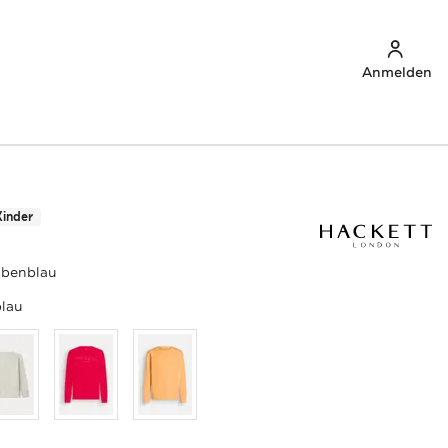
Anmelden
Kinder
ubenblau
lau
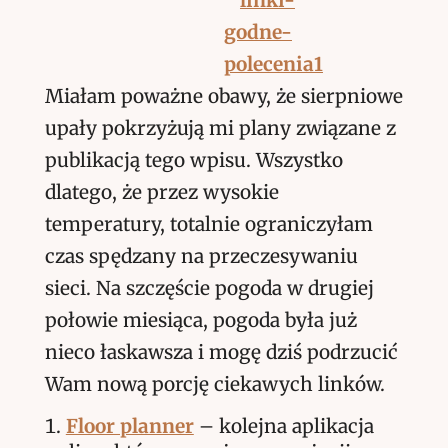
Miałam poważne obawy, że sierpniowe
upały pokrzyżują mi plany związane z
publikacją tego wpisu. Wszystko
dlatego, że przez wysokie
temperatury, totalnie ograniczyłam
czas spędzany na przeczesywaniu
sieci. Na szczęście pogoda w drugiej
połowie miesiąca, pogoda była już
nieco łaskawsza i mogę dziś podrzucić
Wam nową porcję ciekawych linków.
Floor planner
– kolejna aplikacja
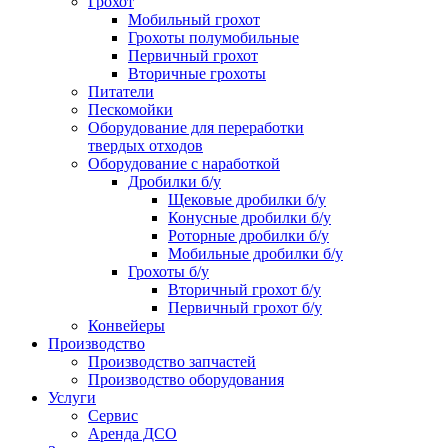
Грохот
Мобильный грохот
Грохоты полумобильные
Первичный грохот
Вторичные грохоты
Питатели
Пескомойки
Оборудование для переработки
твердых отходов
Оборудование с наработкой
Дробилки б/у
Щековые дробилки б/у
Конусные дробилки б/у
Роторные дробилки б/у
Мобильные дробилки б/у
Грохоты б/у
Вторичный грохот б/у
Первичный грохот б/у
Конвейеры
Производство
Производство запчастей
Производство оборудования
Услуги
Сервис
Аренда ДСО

----

**EXERCISE**. Your job is to reproduce the material exactly. Keep pictures out of it.

**EXERCISE RESPONSE**.
Anmelden
Kinder
ubenblau
lau
Miałam poważne obawy, że sierpniowe
upały pokrzyżują mi plany związane z
publikacją tego wpisu. Wszystko
dlatego, że przez wysokie
temperatury, totalnie ograniczyłam
czas spędzany na przeczesywaniu
sieci. Na szczęście pogoda w drugiej
połowie miesiąca, pogoda była już
nieco łaskawsza i mogę dziś podrzucić
Wam nową porcję ciekawych linków.
Floor planner
– kolejna aplikacja
Грохот
Мобильный грохот
Грохоты полумобильные
Первичный грохот
Вторичные грохоты
Питатели
Пескомойки
Оборудование для переработки
твердых отходов
Оборудование с наработкой
Дробилки б/у
Щековые дробилки б/у
Конусные дробилки б/у
Роторные дробилки б/у
Мобильные дробилки б/у
Грохоты б/у
Вторичный грохот б/у
Первичный грохот б/у
Конвейеры
Производство
Производство запчастей
Производство оборудования
Услуги
Сервис
Аренда ДСО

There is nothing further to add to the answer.